Pepe the Frog’s Creator Got a $6 Million Frog Collection Booted From the NFT Marketplace

Pepe the Frog’s Creator Got a $6 Million Frog Collection Booted From the NFT Marketplace

Today in barely-scrutable crypto news for nerds: Matt Furie — the creator of the oft-Alt Right-appropriated character Pepe the Frog — was able to successfully force the removal of a collection of 7,000 cartoon frog images from the NFT marketplace this week on the grounds that the images ran afoul of his own copyrighted art.

Vice has a good play-by-play of the whole bizarre legal saga, which began when an anonymously-run NFT project called Sad Frogs District was listed as “officially verified” on the peer-to-peer NFT marketplace OpenSea on August 9. NFT, for the uninitiated, stands for “non-fungible token,” which generally refers to any set of rare digital collectibles that are unique and therefore likely to be traded. Cryptocurrencies are like money, NFTs are more like a painting or limited edition sneaker.

According to the website NFT Stats, Sad Frogs District initially got off to a hot start in the marketplace, selling 883 NFTs in the last week alone for a total sales volume of $US664,000 ($929,866) (the average price of one token, per NFT Stats, was $US752 ($1,053)). But that rousing success came to an abrupt halt after Furie himself became personally involved, reaching out to the project’s developers via email and beseeching them to “…pivot away from Pepe and instead focus on inspired works or original frogs,” per an email obtained by Motherboard.

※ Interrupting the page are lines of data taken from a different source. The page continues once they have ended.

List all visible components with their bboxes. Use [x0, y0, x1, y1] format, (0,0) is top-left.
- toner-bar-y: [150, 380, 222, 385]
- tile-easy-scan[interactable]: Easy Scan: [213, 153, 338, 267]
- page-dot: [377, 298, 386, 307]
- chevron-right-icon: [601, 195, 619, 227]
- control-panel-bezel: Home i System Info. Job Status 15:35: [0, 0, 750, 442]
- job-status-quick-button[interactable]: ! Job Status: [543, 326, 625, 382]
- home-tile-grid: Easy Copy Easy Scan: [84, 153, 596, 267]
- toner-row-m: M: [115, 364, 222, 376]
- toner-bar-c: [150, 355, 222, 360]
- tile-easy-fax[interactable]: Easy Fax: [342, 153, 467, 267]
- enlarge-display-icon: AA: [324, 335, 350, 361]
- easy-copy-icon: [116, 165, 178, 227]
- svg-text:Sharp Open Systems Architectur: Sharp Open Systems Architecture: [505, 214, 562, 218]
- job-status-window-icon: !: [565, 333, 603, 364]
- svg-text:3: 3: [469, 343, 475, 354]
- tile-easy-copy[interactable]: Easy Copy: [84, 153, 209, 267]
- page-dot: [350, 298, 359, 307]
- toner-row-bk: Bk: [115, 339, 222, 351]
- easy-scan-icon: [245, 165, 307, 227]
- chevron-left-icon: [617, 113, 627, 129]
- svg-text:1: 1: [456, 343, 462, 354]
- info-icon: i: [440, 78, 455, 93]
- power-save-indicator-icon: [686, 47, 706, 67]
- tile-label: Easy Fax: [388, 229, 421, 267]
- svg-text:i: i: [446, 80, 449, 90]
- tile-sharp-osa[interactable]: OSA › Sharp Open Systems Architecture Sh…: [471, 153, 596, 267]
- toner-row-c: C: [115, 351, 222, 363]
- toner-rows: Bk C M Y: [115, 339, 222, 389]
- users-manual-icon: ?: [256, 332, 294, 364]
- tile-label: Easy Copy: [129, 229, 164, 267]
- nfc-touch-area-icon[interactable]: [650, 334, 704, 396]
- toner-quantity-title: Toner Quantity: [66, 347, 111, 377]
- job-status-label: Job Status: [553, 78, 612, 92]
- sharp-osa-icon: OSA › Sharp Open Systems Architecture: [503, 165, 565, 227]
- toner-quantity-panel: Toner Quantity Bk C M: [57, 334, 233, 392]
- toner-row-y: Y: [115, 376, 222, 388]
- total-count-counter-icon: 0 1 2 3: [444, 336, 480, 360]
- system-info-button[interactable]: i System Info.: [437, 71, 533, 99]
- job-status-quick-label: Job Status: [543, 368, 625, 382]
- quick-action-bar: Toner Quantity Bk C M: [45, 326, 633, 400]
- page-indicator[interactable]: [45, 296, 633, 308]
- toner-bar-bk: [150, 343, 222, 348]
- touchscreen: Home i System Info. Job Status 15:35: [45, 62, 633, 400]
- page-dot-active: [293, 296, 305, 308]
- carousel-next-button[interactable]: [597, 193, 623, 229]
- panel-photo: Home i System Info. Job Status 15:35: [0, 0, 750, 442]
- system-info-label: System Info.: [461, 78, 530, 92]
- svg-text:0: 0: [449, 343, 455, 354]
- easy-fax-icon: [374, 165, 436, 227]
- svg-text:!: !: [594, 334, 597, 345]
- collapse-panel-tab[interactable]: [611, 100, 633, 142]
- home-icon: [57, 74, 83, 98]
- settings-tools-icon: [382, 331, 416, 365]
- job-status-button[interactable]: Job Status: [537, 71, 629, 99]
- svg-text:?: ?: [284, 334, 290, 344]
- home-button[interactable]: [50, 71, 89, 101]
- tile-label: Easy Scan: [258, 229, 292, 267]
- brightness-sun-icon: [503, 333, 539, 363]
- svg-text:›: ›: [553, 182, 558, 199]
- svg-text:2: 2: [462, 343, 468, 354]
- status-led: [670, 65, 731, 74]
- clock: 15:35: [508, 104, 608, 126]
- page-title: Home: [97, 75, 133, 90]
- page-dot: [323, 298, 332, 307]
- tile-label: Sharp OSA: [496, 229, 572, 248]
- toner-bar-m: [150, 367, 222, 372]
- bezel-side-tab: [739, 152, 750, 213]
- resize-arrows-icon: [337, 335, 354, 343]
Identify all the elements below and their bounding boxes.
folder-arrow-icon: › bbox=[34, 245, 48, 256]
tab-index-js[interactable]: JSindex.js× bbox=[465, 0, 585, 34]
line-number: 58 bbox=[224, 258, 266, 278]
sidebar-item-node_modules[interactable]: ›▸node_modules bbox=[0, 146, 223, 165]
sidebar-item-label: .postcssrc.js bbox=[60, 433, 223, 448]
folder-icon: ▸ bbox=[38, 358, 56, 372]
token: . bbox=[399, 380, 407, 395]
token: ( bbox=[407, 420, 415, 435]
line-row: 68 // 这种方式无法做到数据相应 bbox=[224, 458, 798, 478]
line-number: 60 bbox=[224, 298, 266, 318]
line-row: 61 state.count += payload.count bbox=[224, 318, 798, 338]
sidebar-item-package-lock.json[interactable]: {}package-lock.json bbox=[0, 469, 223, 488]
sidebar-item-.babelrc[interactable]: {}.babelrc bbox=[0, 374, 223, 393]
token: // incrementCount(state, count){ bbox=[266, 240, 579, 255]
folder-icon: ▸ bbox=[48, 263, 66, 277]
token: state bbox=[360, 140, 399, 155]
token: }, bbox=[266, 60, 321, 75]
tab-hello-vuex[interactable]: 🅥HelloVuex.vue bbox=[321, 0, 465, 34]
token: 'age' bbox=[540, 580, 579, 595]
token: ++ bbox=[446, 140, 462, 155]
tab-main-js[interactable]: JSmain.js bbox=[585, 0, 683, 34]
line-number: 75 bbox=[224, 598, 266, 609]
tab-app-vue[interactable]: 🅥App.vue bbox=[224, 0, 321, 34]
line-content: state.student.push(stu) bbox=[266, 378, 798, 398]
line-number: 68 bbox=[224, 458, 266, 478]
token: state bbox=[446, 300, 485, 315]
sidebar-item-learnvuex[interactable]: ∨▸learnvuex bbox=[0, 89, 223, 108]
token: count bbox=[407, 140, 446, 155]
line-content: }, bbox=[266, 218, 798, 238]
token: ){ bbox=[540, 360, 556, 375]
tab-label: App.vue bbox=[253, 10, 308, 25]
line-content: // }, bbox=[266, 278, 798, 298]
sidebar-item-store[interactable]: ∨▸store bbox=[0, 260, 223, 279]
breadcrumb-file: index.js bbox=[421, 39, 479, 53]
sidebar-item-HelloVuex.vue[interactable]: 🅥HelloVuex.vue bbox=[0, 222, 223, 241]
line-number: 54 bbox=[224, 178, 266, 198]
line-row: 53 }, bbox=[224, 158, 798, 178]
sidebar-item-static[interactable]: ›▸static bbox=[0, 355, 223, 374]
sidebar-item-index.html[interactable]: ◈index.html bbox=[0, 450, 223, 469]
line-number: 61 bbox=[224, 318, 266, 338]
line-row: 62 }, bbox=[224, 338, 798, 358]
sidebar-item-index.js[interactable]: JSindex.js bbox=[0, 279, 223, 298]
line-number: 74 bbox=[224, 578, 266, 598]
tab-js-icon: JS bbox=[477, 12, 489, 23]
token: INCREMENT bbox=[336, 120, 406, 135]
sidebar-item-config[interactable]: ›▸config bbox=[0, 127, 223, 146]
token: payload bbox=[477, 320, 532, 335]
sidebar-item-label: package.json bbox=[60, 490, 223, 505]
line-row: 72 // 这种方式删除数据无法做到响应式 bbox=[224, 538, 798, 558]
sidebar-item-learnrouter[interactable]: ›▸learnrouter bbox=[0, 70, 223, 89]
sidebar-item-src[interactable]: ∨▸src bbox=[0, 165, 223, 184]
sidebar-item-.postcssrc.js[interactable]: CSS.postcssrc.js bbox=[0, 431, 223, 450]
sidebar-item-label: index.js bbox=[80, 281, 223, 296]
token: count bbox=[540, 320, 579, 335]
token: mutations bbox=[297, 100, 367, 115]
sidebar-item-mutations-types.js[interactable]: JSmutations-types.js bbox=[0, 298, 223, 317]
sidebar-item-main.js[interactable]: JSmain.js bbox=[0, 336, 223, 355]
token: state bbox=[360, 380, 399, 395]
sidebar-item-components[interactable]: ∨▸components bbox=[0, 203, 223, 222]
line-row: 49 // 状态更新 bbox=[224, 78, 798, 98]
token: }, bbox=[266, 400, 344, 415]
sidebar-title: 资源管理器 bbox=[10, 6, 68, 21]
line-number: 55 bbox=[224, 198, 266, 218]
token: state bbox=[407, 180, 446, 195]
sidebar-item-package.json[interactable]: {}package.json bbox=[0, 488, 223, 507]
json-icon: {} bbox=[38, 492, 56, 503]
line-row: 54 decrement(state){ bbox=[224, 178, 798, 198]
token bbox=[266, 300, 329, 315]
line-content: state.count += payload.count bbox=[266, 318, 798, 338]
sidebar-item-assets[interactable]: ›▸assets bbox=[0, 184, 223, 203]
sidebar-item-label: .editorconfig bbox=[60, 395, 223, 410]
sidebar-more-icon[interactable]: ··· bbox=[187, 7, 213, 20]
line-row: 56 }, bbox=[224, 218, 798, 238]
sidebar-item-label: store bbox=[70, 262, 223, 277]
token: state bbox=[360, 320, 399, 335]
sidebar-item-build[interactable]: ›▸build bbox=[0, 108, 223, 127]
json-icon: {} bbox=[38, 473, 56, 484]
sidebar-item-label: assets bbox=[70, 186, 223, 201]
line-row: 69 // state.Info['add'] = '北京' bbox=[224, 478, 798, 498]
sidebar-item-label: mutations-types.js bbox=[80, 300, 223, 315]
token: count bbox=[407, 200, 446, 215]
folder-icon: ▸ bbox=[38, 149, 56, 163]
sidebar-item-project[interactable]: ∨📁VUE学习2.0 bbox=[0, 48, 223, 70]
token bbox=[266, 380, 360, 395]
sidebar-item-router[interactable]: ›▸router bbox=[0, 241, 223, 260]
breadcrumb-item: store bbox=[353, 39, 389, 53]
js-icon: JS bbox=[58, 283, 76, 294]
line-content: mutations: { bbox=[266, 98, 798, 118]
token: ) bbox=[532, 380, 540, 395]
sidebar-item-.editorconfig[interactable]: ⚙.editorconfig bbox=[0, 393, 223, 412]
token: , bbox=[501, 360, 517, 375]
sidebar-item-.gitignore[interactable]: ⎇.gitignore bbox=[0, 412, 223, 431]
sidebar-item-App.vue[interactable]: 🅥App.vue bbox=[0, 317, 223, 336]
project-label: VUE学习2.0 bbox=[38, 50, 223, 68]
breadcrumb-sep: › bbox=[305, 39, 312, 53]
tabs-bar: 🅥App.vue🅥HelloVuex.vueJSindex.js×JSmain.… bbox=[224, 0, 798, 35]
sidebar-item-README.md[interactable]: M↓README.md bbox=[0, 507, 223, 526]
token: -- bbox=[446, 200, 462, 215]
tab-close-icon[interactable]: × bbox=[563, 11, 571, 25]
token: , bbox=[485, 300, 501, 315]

Furie has a long history of fighting misuse of his signature frog since it became a common meme among white supremacists and other undesirables.

The Sad Frogs collection does seem at least reminiscent of Matt Furie’s art, in that the frogs appear to be very much stylistically derived from Pepe and seem like they have the potential to be put to work for sinister ends. According to the Sad Frogs official website, which has since been taken down but remains preserved via The Wayback Machine, the collection was “…programmatically generated from a random combination of more than 200 traits,” and lives “on the Ethereum blockchain in the form of ERC-721 tokens.”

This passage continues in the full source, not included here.